Hopanoids
Hopanoids are a diverse subclass of triterpenoids with the same hydrocarbon skeleton as the compound hopane. This group of pentacyclic molecules therefore refers to simple hopenes, hopanols and hopanes, but also to extensively functionalized derivatives such as bacteriohopanepolyols and hopanoids covalently attached to lipid A.

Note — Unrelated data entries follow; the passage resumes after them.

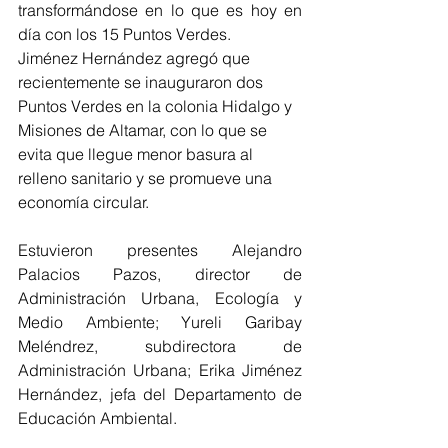
transformándose en lo que es hoy en 
día con los 15 Puntos Verdes.
Jiménez Hernández agregó que 
recientemente se inauguraron dos 
Puntos Verdes en la colonia Hidalgo y 
Misiones de Altamar, con lo que se 
evita que llegue menor basura al 
relleno sanitario y se promueve una 
economía circular.
Estuvieron presentes Alejandro 
Palacios Pazos, director de 
Administración Urbana, Ecología y 
Medio Ambiente; Yureli Garibay 
Meléndrez, subdirectora de 
Administración Urbana; Erika Jiménez 
Hernández, jefa del Departamento de 
Educación Ambiental.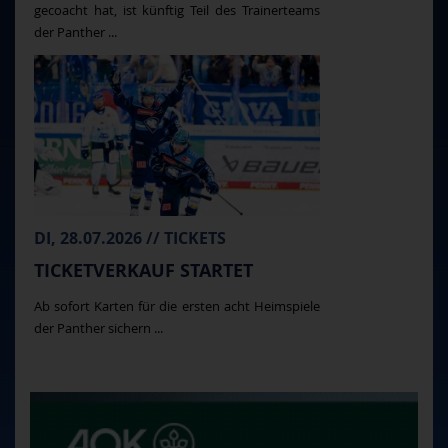
gecoacht hat, ist künftig Teil des Trainerteams
der Panther ...
DI, 28.07.2026 // TICKETS
TICKETVERKAUF STARTET
Ab sofort Karten für die ersten acht Heimspiele
der Panther sichern ...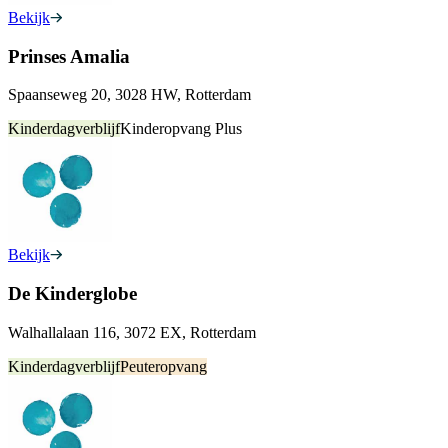
Bekijk
Prinses Amalia
Spaanseweg 20, 3028 HW, Rotterdam
Kinderdagverblijf
Kinderopvang Plus
Bekijk
De Kinderglobe
Walhallalaan 116, 3072 EX, Rotterdam
Kinderdagverblijf
Peuteropvang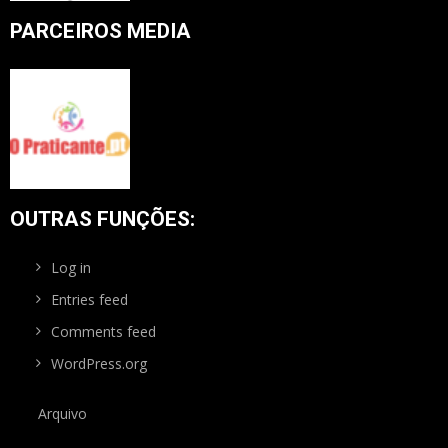
PARCEIROS MEDIA
OUTRAS FUNÇÕES:
Log in
Entries feed
Comments feed
WordPress.org
Arquivo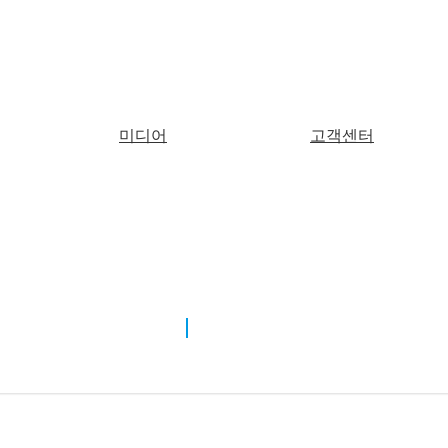
미디어
고객센터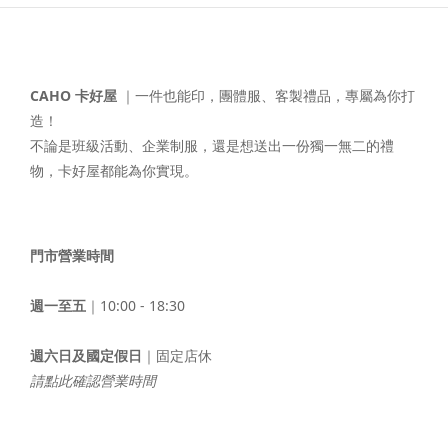
CAHO 卡好屋
｜一件也能印，團體服、客製禮品，專屬為你打
造！
不論是班級活動、企業制服，還是想送出一份獨一無二的禮
物，卡好屋都能為你實現。
門市營業時間
週一至五
｜10:00 - 18:30
週六日及國定假日
｜固定店休
請點此確認營業時間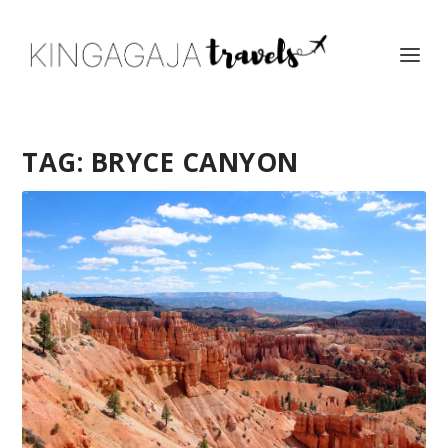
TAG:
BRYCE CANYON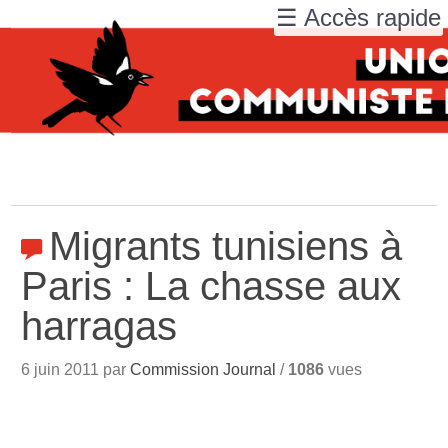
☰ Accès rapide
Migrants tunisiens à
Paris : La chasse aux
harragas
6 juin 2011 par
Commission Journal
/
1086
vues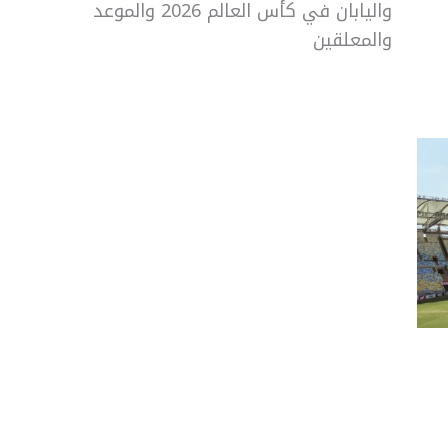
واليابان في كأس العالم 2026 والموعد
والمعلقين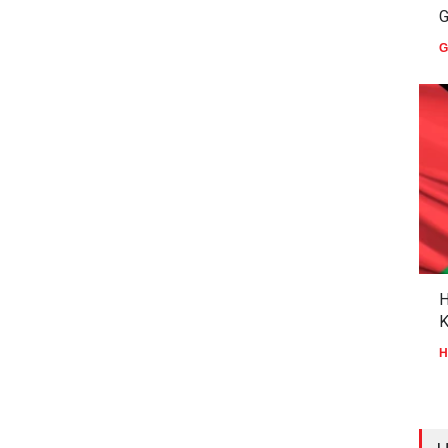
G
G
H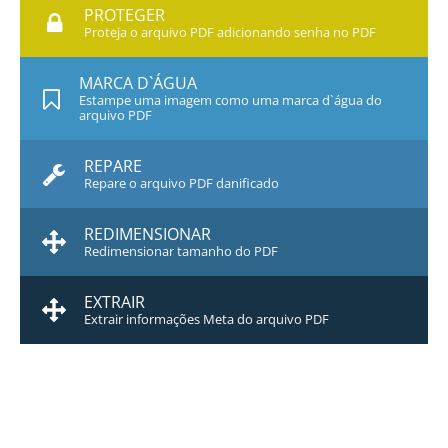
PROTEGER
Proteja o arquivo PDF adicionando senha no PDF
MARCA D`ÁGUA
Estampe uma imagem como uma marca d`água do
arquivo PDF
REPARE
Repare o arquivo PDF danificado
REDIMENSIONAR
Redimensionar tamanho do PDF
EXTRAIR
Extrair informações Meta do arquivo PDF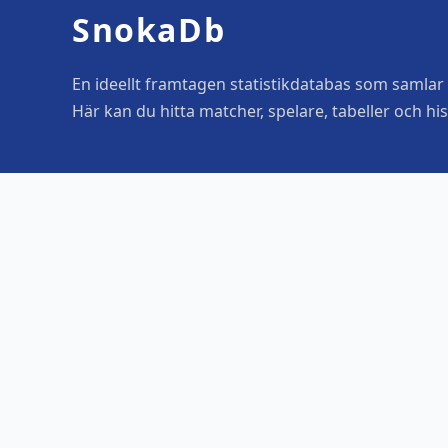
SnokaDb
En ideellt framtagen statistikdatabas som samlar o
Här kan du hitta matcher, spelare, tabeller och his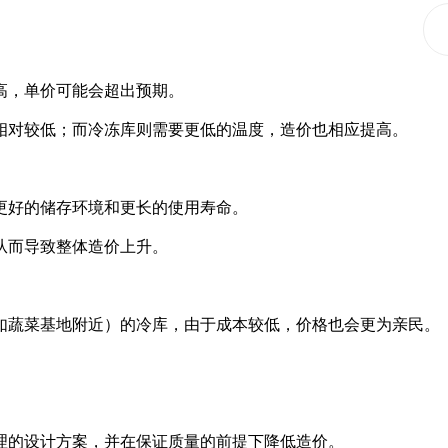
高，单价可能会超出预期。
对较低；而冷冻库则需要更低的温度，造价也相应提高。
更好的储存环境和更长的使用寿命。
从而导致整体造价上升。
蔬菜基地附近）的冷库，由于成本较低，价格也会更为亲民。
理的设计方案，并在保证质量的前提下降低造价。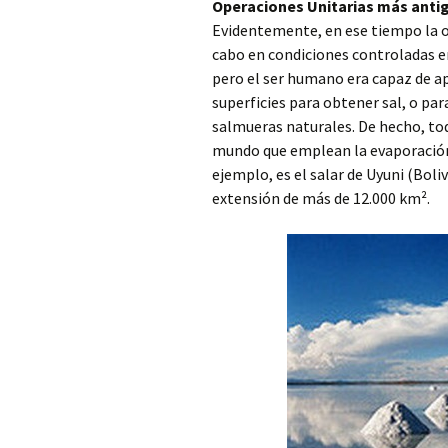
Operaciones Unitarias más anti
Evidentemente, en ese tiempo la o
cabo en condiciones controladas e
pero el ser humano era capaz de ap
superficies para obtener sal, o p
salmueras naturales. De hecho, tod
mundo que emplean la evaporación 
ejemplo, es el salar de Uyuni (Boli
extensión de más de 12.000 km².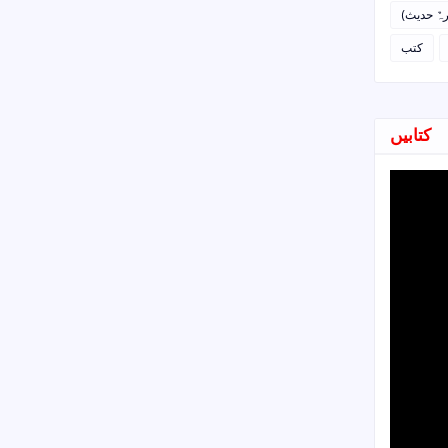
رہٌ حدیث
کتب
کتابیں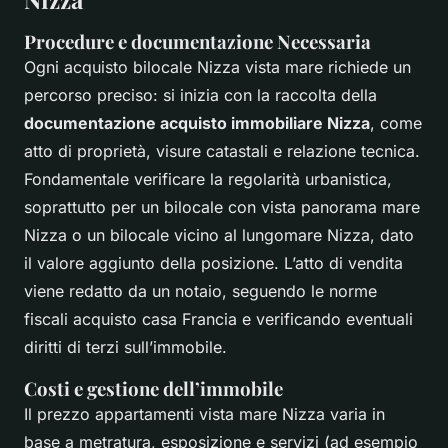
Procedure e documentazione Necessaria
Ogni acquisto bilocale Nizza vista mare richiede un
percorso preciso: si inizia con la raccolta della
documentazione acquisto immobiliare Nizza
, come
atto di proprietà, visure catastali e relazione tecnica.
Fondamentale verificare la regolarità urbanistica,
soprattutto per un bilocale con vista panorama mare
Nizza o un bilocale vicino al lungomare Nizza, dato
il valore aggiunto della posizione. L’atto di vendita
viene redatto da un notaio, seguendo le norme
fiscali acquisto casa Francia e verificando eventuali
diritti di terzi sull’immobile.
Costi e gestione dell’immobile
Il prezzo appartamenti vista mare Nizza varia in
base a metratura, esposizione e servizi (ad esempio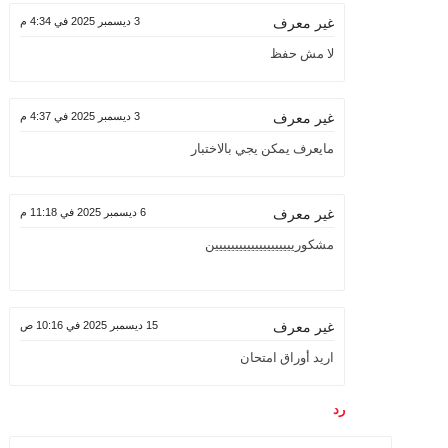
3 ديسمبر 2025 في 4:34 م
غير معرف
لا مش حفظ
3 ديسمبر 2025 في 4:37 م
غير معرف
مايعرف يمكن يجي بالاختبار
6 ديسمبر 2025 في 11:18 م
غير معرف
مشكوريييييييييييييييييييين
15 ديسمبر 2025 في 10:16 ص
غير معرف
اريد أوراق امتحان
رد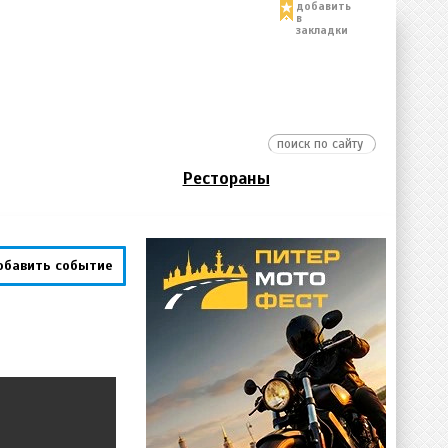
добавить
в
закладки
Рестораны
обавить событие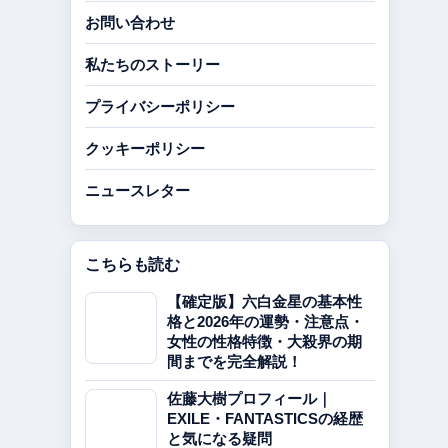
お問い合わせ
私たちのストーリー
プライバシーポリシー
クッキーポリシー
ニュースレター
こちらも読む
【確定版】六白金星の基本性
格と2026年の運勢・注意点・
女性の性格特徴・大殺界の期
間までを完全解説！
佐藤大樹プロフィール｜
EXILE・FANTASTICSの経歴
と気になる疑問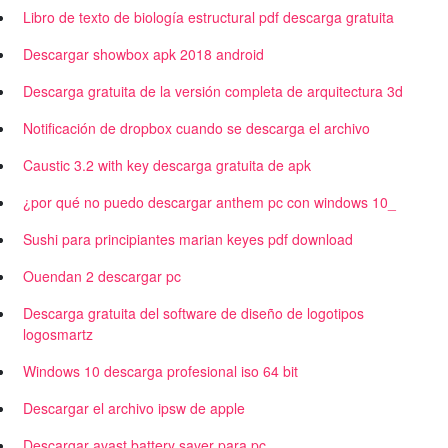
Libro de texto de biología estructural pdf descarga gratuita
Descargar showbox apk 2018 android
Descarga gratuita de la versión completa de arquitectura 3d
Notificación de dropbox cuando se descarga el archivo
Caustic 3.2 with key descarga gratuita de apk
¿por qué no puedo descargar anthem pc con windows 10_
Sushi para principiantes marian keyes pdf download
Ouendan 2 descargar pc
Descarga gratuita del software de diseño de logotipos
logosmartz
Windows 10 descarga profesional iso 64 bit
Descargar el archivo ipsw de apple
Descargar avast battery saver para pc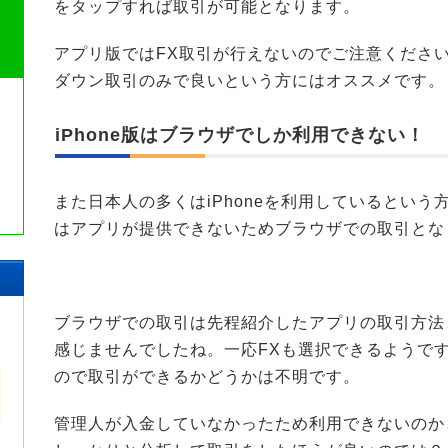
をタップすれば取引が可能となります。
アプリ版ではFX取引が行えないのでご注意くださ
ダウン取引のみで良いという方にはオススメです。
iPhone版はブラウザでしか利用できない！
また日本人の多くはiPhoneを利用しているという方
はアプリが提供できないためブラウザでの取引とな
較
ブラウザでの取引は先程紹介したアプリの取引方法
比
感じませんでしたね。一応FXも選択できるようで
ので取引ができるかどうかは不明です。
管理人が入金していなかったため利用できないのか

The first known hopanoid, hydroxyhopanone, was isolated by two chemists at The National Gallery, London working on the chemistry of dammar gum, a natural resin used as a varnish for paintings. While hopanoids are often assumed to be made only in bacteria, their name actually comes from the abundance of hopanoid compounds in the resin of plants from the genus Hopea. In turn, this genus is named after John Hope, the first Regius Keeper of the Royal Botanic Garden, Edinburgh.
Since their initial discovery in an angiosperm, hopanoids have been found in plasma membranes of bacteria, lichens, bryophytes, ferns, tropical trees and fungi. Hopanoids have stable polycyclic structures that are well-preserved in petroleum reservoirs, rocks and sediment, allowing the diagenetic products of these molecules to be interpreted as biomarkers for the presence of specific microbes and potentially for chemical or physical conditions at the time of deposition. Hopanoids have not been detected in archaea.
Biological function
About 10% of sequenced bacterial genomes have a putative shc gene encoding a squalene-hopene cyclase and can presumably make hopanoids, which have been shown to play diverse roles in the plasma membrane and may allow some organisms to adapt in extreme environments.Since hopanoids modify plasma membrane properties in bacteria, they are frequently compared to sterols, which modulate membrane fluidity and serve other functions in eukaryotes. Although hopanoids do not rescue sterol deficiency, they are thought to increase membrane rigidity and decrease permeability. Also, gammaproteobacteria and eukaryotic organisms such as lichens and bryophytes have been shown to produce both sterols and hopanoids, suggesting these lipids may have other distinct functions. Notably, the way hopanoids pack into the plasma membrane can change depending on what functional groups are attached. The hopanoid bacteriohopanetetrol assumes a transverse orientation in lipid bilayers, but diploptene localizes between the inner and outer leaflet, presumably thickening the membrane to decrease permeability.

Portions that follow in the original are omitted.